"İçtihat Metni"
İNCELENEN KARARIN
MAHKEMESİ :Asliye Hukuk Mahkemesi
SAYISI : 2021/159 Esas, 2023/309 Karar
DAVA TARİHİ : 21.12.2011
KARAR : Davanın açılmamış sayılmasına
Taraflar arasındaki 4650 sayılı Kanun'la değişik 2942 sayılı Kamulaştırma Kanunu'nun (2942 sayılı Kanun) 10 uncu maddesine dayanan kamulaştırma konusu irtifak hakkı bedelinin tespiti ve bu hakkın davacı idare adına tescili davasında yapılan temyiz incelemesi sonucunda, Dairece Mahkeme kararının bozulmasına karar verilmiştir.
Mahkemece bozmaya uyularak yeniden yapılan yargılama sonucunda; davanın açılmamış sayılmasına karar verilmiştir.

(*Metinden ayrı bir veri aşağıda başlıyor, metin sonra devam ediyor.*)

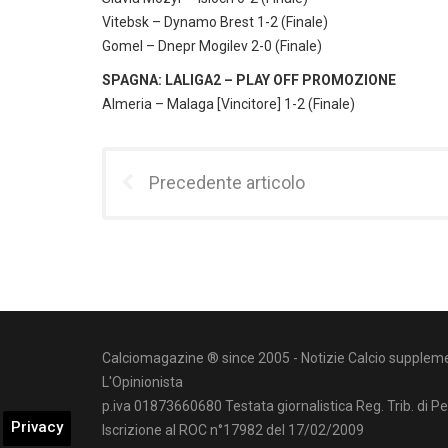
Vitebsk – Dynamo Brest 1-2 (Finale)
Gomel – Dnepr Mogilev 2-0 (Finale)
SPAGNA: LALIGA2 – PLAY OFF PROMOZIONE
Almeria – Malaga [Vincitore] 1-2 (Finale)
Precedente articolo
Calciomagazine ® since 2005 - Notizie Calcio suppleme
L'Opinionista
p.iva 01873660680 Testata giornalistica Reg. Trib. di P
Privacy
Iscrizione al ROC n°17982 del 17/02/2009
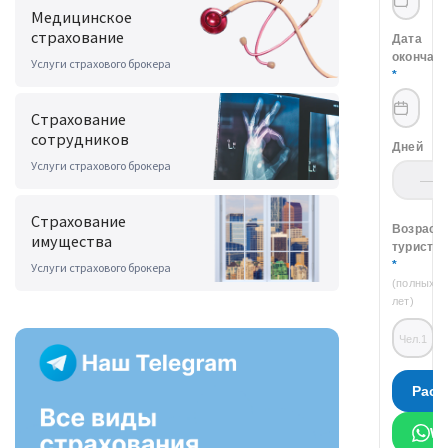
Медицинское
страхование
Услуги страхового брокера
Страхование
сотрудников
Услуги страхового брокера
Страхование
имущества
Услуги страхового брокера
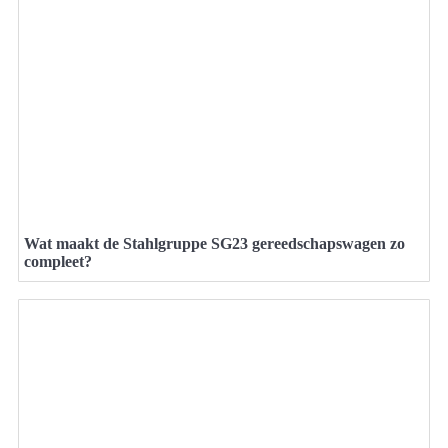
Wat maakt de Stahlgruppe SG23 gereedschapswagen zo
compleet?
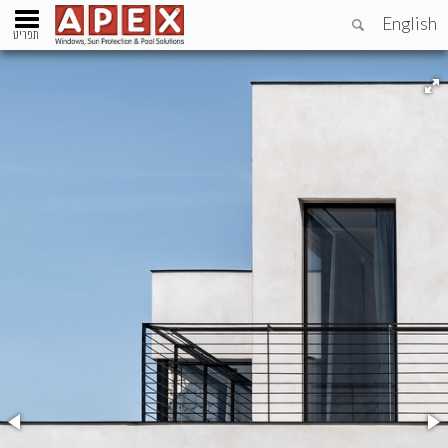
English
תפריט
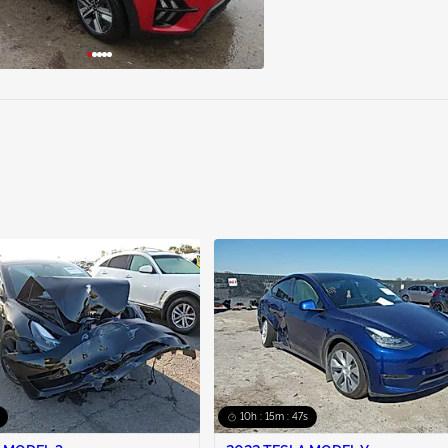
10h : 15m : 46s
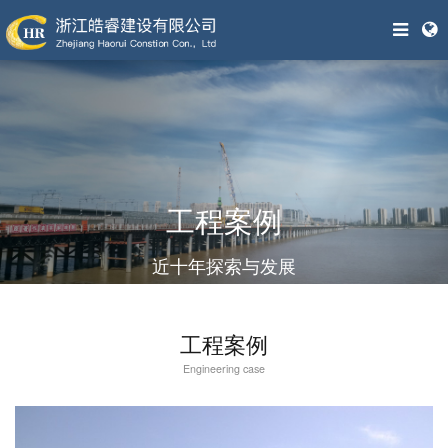
工程案例
近十年探索与发展
工程案例
Engineering case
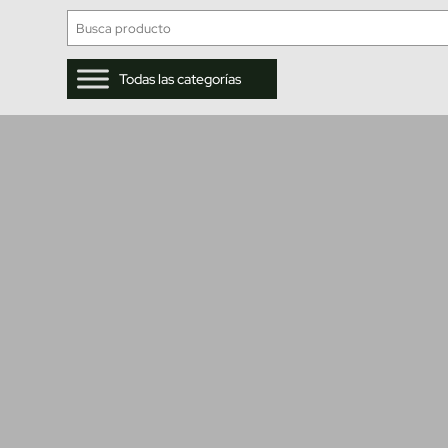
Todas las categorías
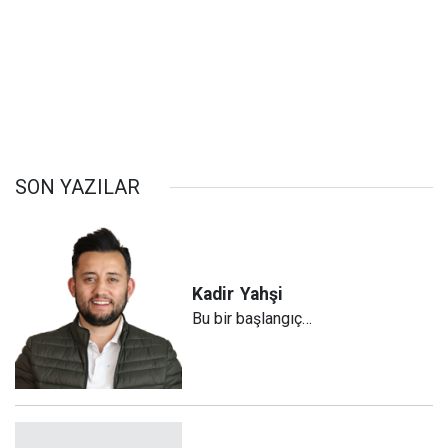
SON YAZILAR
Kadir
Yahşi
Bu bir başlangıç…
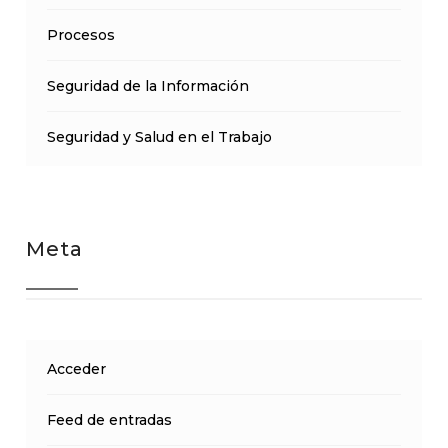
Procesos
Seguridad de la Información
Seguridad y Salud en el Trabajo
Meta
Acceder
Feed de entradas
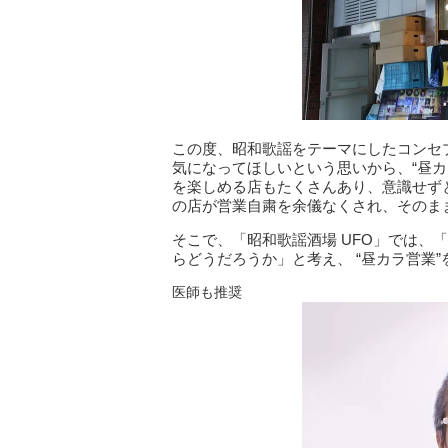
この度、昭和歌謡をテーマにしたコンセプ
気になってほしいという思いから、“昼
を楽しめる店もたくさんあり、意識せず
の店が営業⾃粛を余儀なくされ、そのま
そこで、「昭和歌謡酒場 UFO」では、
らどうだろうか」と考え、 “昼カラ営業
医師も推奨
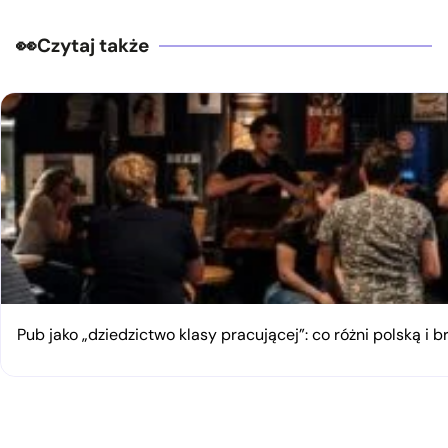
Czytaj także
Pub jako „dziedzictwo klasy pracującej”: co różni polską i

Mahkeme kararı davacı idare vekilince temyiz edilmekle; süre, temyiz şartı ve diğer usul eksiklikleri yönünden yapılan ön inceleme sonucunda, temyiz dilekçesinin kabulüne karar verildikten ve Tetkik Hâkimi tarafından hazırlanan rapor dinlendikten sonra dosyadaki belgeler incelenip gereği düşünüldü:
I. DAVA
Davacı idare vekili dava dilekçesinde özetle; Bitlis ili, ... ilçesi, .... Mahallesi 73 ada 18
parsel sayılı taşınmazda kamulaştırma konusu irtifak hakkı bedelinin tespiti ve bu hakkın müvekkili idare adına tescilini talep etmiştir.
II. CEVAP
Davalıların cevap dilekçesi sunmadığı görülmüştür.
III. MAHKEME KARARI
Mahkemenin 18.02.2014 tarihli ve 2011/798 Esas, 2014/54 Karar sayılı kararı ile davanın kısmen kabulüne karar verilmiştir.

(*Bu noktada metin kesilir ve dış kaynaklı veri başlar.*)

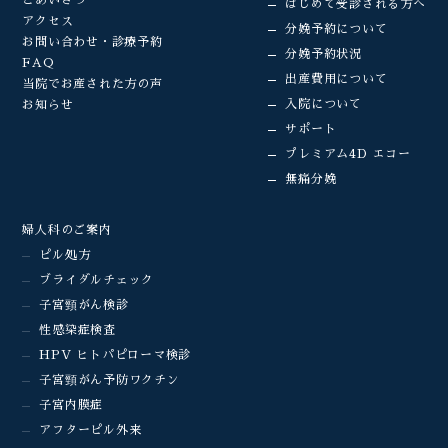
はじめて受診される方へ
アクセス
分娩予約について
お問い合わせ・診療予約
分娩予約状況
FAQ
出産費用について
当院でお産された方の声
入院について
お知らせ
サポート
プレミアム4D エコー
無痛分娩
婦人科のご案内
ピル処方
ブライダルチェック
子宮頸がん検診
性感染症検査
HPV ヒトパピローマ検診
子宮頸がん予防ワクチン
子宮内膜症
アフターピル外来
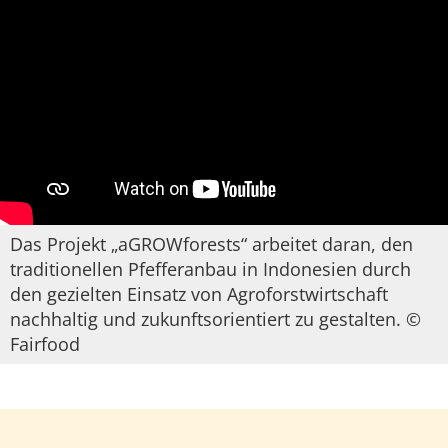
Das Projekt „aGROWforests“ arbeitet daran, den
traditionellen Pfefferanbau in Indonesien durch
den gezielten Einsatz von Agroforstwirtschaft
nachhaltig und zukunftsorientiert zu gestalten. ©
Fairfood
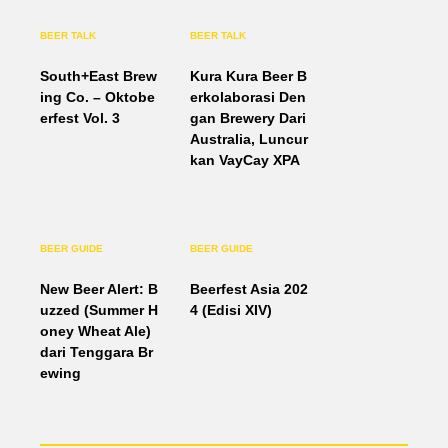
BEER TALK
BEER TALK
South+East Brew
Kura Kura Beer B
ing Co. – Oktobe
erkolaborasi Den
erfest Vol. 3
gan Brewery Dari
Australia, Luncur
kan VayCay XPA
BEER GUIDE
BEER GUIDE
New Beer Alert: B
Beerfest Asia 202
uzzed (Summer H
4 (Edisi XIV)
oney Wheat Ale)
dari Tenggara Br
ewing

IV. BOZMA VE BOZMADAN SONRAKİ YARGILAMA SÜRECİ
A. Birinci Bozma Kararı
1.Mahkemenin 18.02.2014 tarihli ve 2011/798 Esas, 2014/54 Karar sayılı kararına karşı süresi içinde davacı idare vekili temyiz isteminde bulunmuştur.
2. Dairemizce yapılan inceleme sonucunda arsa niteliğindeki taşınmaza emsal karşılaştırması yapılarak değer biçilmesinde yöntem itibari ile bir isabetsizlik görülmediği; ancak dava konusu taşınmaz imar parseli mi, yoksa imar planına dahil olmakla birlikte olduğu gibi bırakılan kadastro parseli mi olduğu Belediye Başkanlığından sorulup, gelen cevaba göre emsal incelemesi sonunda belirlenen bedelden düzenleme ortaklık payı indirimi yapılıp, yapılmayacağı araştırılmadan eksik inceleme ile taşınmaz bedeli belirlenmesi, davacı idarece açılan davada taşınmazdan geçen ve davacı idareye ait olan enerji nakil hattı nedeniyle 1.080,73 m² irtifak hakkı için bedel tespiti ve tescili istediğinden, sadece bu hattan kaynaklanan 1.080,73 m² irtifak hakkı bedelinin tespiti şayet taşınmazda başka bir enerji nakil hattı daha varsa, dava konusu yapılmayan bu hattın oluşturduğu değer düşüklüğü taşınmaz bedelinden indirildikten sonra dava konusu yapılan hat nedeniyle oluşan değer düşüklüğü bedelinin tespitinin yapılması gerektiği gözetilmeden, taşınmazdan geçen ve dava konusu yapılmayan enerji nakil hattı da dahil edilerek bedel tespit edilmesi, enerji nakil hattı altında olduğu için bedellerine hükmedilen ceviz ağaçları bilirkişi raporuna göre 20 yaşında olduklarından, ceviz ağaçlarının ağaç başına bu yaşa kadar elde edilen ürün ve masraf gözetilerek maktuen değerinin tespitinin gerektiği düşünülmeden, ileride elde edilmesi muhtemel verim ve masraf esas alınarak fazla değer belirlenmesi doğru görülmediği gerekçesiyle hükmün bozulmasına karar verilmiştir.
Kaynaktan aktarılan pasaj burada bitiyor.